What you should do
The data follows. Retype every entry exactly.

Data under study
=======

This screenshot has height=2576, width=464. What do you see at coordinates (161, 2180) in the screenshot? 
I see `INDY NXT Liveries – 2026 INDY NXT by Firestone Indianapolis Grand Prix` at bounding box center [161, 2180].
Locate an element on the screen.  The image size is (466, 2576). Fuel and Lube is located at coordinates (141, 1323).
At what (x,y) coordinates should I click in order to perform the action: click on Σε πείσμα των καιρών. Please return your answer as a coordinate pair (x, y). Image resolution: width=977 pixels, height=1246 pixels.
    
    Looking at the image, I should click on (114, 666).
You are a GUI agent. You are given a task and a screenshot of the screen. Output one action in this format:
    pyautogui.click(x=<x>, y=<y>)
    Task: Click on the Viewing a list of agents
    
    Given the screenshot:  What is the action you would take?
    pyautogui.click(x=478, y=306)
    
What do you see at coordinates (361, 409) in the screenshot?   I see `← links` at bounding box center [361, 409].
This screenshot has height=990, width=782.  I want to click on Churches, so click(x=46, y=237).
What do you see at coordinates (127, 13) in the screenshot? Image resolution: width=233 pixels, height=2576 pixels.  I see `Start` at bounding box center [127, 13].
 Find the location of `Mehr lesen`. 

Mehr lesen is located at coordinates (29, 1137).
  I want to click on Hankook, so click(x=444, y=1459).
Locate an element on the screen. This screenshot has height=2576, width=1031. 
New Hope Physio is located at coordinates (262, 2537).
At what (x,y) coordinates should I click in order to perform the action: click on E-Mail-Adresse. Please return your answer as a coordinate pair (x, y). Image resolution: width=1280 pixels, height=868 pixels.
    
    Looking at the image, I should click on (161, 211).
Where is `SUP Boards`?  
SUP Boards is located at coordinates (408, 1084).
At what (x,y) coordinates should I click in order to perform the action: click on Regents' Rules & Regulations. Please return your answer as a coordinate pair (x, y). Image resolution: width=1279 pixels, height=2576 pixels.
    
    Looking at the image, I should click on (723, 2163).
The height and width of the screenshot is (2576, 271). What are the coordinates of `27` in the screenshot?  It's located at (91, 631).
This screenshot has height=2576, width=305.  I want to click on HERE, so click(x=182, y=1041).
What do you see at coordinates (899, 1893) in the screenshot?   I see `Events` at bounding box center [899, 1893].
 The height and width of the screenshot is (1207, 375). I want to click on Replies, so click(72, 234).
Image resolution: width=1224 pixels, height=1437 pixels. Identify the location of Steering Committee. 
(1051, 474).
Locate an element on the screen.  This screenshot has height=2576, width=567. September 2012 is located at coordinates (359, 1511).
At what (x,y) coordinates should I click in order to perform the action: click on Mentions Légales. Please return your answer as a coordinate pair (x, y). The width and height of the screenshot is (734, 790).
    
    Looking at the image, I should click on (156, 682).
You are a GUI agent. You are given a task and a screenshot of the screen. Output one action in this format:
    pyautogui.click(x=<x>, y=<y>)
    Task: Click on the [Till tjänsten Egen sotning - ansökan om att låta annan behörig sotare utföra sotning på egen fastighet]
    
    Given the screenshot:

=======

Answer section
This screenshot has height=2576, width=464. What do you see at coordinates (161, 2180) in the screenshot? 
I see `INDY NXT Liveries – 2026 INDY NXT by Firestone Indianapolis Grand Prix` at bounding box center [161, 2180].
Locate an element on the screen.  The image size is (466, 2576). Fuel and Lube is located at coordinates (141, 1323).
At what (x,y) coordinates should I click in order to perform the action: click on Σε πείσμα των καιρών. Please return your answer as a coordinate pair (x, y). Image resolution: width=977 pixels, height=1246 pixels.
    
    Looking at the image, I should click on (114, 666).
You are a GUI agent. You are given a task and a screenshot of the screen. Output one action in this format:
    pyautogui.click(x=<x>, y=<y>)
    Task: Click on the Viewing a list of agents
    
    Given the screenshot:  What is the action you would take?
    pyautogui.click(x=478, y=306)
    
What do you see at coordinates (361, 409) in the screenshot?   I see `← links` at bounding box center [361, 409].
This screenshot has height=990, width=782.  I want to click on Churches, so click(x=46, y=237).
What do you see at coordinates (127, 13) in the screenshot? Image resolution: width=233 pixels, height=2576 pixels.  I see `Start` at bounding box center [127, 13].
 Find the location of `Mehr lesen`. 

Mehr lesen is located at coordinates (29, 1137).
  I want to click on Hankook, so click(x=444, y=1459).
Locate an element on the screen. This screenshot has height=2576, width=1031. 
New Hope Physio is located at coordinates (262, 2537).
At what (x,y) coordinates should I click in order to perform the action: click on E-Mail-Adresse. Please return your answer as a coordinate pair (x, y). Image resolution: width=1280 pixels, height=868 pixels.
    
    Looking at the image, I should click on (161, 211).
Where is `SUP Boards`?  
SUP Boards is located at coordinates (408, 1084).
At what (x,y) coordinates should I click in order to perform the action: click on Regents' Rules & Regulations. Please return your answer as a coordinate pair (x, y). Image resolution: width=1279 pixels, height=2576 pixels.
    
    Looking at the image, I should click on (723, 2163).
The height and width of the screenshot is (2576, 271). What are the coordinates of `27` in the screenshot?  It's located at (91, 631).
This screenshot has height=2576, width=305.  I want to click on HERE, so click(x=182, y=1041).
What do you see at coordinates (899, 1893) in the screenshot?   I see `Events` at bounding box center [899, 1893].
 The height and width of the screenshot is (1207, 375). I want to click on Replies, so click(72, 234).
Image resolution: width=1224 pixels, height=1437 pixels. Identify the location of Steering Committee. 
(1051, 474).
Locate an element on the screen.  This screenshot has height=2576, width=567. September 2012 is located at coordinates (359, 1511).
At what (x,y) coordinates should I click in order to perform the action: click on Mentions Légales. Please return your answer as a coordinate pair (x, y). The width and height of the screenshot is (734, 790).
    
    Looking at the image, I should click on (156, 682).
You are a GUI agent. You are given a task and a screenshot of the screen. Output one action in this format:
    pyautogui.click(x=<x>, y=<y>)
    Task: Click on the [Till tjänsten Egen sotning - ansökan om att låta annan behörig sotare utföra sotning på egen fastighet]
    
    Given the screenshot:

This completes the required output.